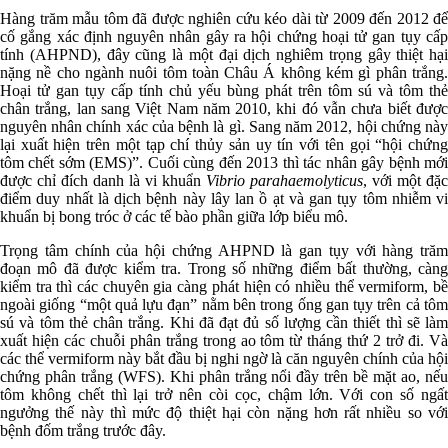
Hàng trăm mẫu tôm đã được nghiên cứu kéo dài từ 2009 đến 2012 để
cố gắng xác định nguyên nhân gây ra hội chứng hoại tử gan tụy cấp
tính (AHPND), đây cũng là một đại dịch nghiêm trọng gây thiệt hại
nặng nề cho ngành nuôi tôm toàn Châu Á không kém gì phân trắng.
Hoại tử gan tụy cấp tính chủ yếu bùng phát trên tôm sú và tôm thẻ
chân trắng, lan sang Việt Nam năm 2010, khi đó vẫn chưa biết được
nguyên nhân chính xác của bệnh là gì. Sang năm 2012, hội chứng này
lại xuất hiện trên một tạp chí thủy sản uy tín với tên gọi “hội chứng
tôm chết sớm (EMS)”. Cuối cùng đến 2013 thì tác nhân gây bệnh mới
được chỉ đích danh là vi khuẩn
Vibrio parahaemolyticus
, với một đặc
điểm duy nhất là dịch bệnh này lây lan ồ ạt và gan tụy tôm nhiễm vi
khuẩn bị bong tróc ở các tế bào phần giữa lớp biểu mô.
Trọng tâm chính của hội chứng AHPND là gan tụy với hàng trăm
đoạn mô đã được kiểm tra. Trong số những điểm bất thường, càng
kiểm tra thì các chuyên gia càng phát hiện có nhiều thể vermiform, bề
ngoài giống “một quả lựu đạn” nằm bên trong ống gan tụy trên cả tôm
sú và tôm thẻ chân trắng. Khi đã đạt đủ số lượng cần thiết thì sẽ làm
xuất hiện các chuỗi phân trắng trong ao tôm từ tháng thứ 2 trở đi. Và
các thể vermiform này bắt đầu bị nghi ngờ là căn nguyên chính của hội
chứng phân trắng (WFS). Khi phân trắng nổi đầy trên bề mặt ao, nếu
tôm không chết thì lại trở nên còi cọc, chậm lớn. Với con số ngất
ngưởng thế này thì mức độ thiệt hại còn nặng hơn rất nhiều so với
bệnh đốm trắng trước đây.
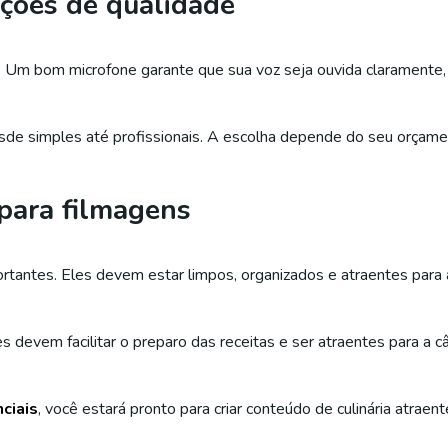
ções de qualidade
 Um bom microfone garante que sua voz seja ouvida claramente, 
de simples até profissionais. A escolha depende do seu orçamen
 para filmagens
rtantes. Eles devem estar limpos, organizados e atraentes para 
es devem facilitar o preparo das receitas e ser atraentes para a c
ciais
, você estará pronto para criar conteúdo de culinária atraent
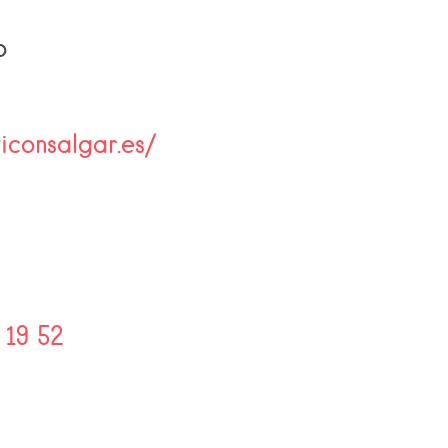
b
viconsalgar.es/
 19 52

::::::::::

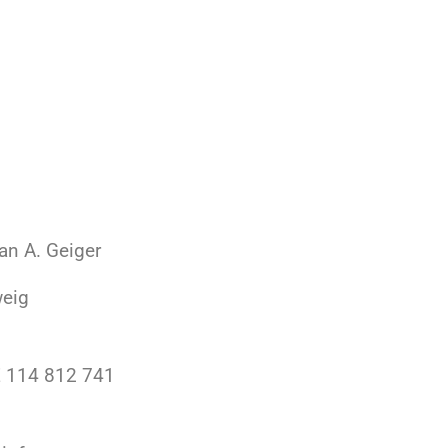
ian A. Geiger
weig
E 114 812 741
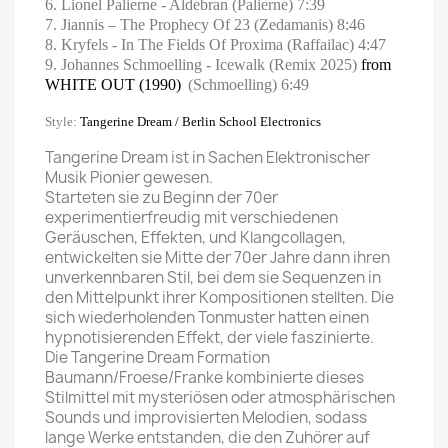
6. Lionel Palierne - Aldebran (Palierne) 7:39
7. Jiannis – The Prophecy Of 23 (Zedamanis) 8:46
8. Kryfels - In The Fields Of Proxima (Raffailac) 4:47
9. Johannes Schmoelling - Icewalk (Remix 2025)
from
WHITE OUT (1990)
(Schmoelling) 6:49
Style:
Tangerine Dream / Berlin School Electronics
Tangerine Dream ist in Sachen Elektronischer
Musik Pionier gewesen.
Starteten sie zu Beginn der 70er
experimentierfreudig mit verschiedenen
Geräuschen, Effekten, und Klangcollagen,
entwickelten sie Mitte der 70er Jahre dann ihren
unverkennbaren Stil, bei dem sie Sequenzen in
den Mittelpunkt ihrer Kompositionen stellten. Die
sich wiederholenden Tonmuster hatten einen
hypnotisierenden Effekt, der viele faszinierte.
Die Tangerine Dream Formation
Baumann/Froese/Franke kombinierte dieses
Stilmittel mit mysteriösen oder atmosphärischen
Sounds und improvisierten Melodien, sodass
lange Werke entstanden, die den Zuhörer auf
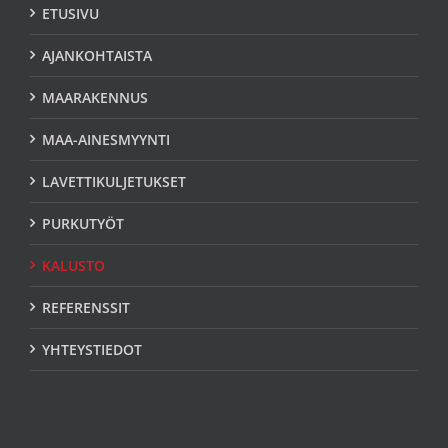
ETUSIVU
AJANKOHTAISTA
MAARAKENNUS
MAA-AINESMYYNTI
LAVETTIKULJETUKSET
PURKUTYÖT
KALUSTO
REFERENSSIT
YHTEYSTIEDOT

::::::::::

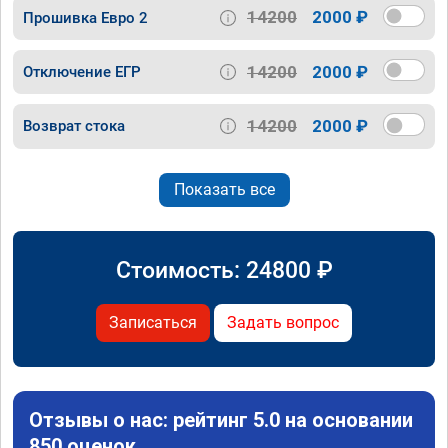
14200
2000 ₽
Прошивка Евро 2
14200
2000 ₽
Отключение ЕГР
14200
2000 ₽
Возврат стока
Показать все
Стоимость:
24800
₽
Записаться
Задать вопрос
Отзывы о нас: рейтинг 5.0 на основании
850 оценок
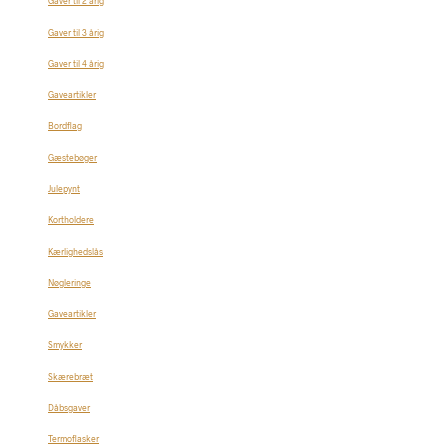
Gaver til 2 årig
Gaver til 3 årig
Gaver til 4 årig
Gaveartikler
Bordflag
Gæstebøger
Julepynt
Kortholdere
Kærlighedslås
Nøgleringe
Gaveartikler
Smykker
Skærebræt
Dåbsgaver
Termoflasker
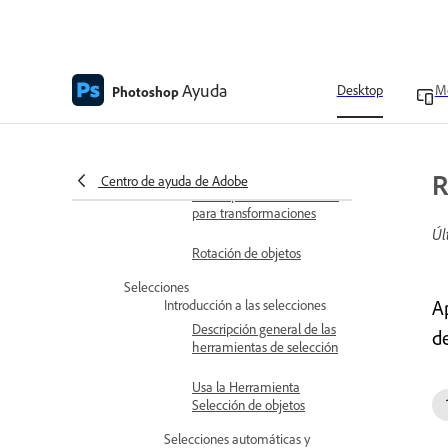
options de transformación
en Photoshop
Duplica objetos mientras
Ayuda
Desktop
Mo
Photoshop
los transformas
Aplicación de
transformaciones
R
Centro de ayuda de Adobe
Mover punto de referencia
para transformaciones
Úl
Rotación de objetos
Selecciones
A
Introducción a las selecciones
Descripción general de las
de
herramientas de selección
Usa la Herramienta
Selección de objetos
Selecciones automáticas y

::::::::::

WHAT THE EXERCISE ASKS: Out of the data above, transcribe exactly and only the lines starting with the line that has "Centro de ayuda de Adobe" and going on through the line that has "Selecciones automáticas y", both included.

OUTPUT FOR THIS TASK:
Centro de ayuda de Adobe
Mover punto de referencia
para transformaciones
Úl
Rotación de objetos
Selecciones
A
Introducción a las selecciones
Descripción general de las
de
herramientas de selección
Usa la Herramienta
Selección de objetos
Selecciones automáticas y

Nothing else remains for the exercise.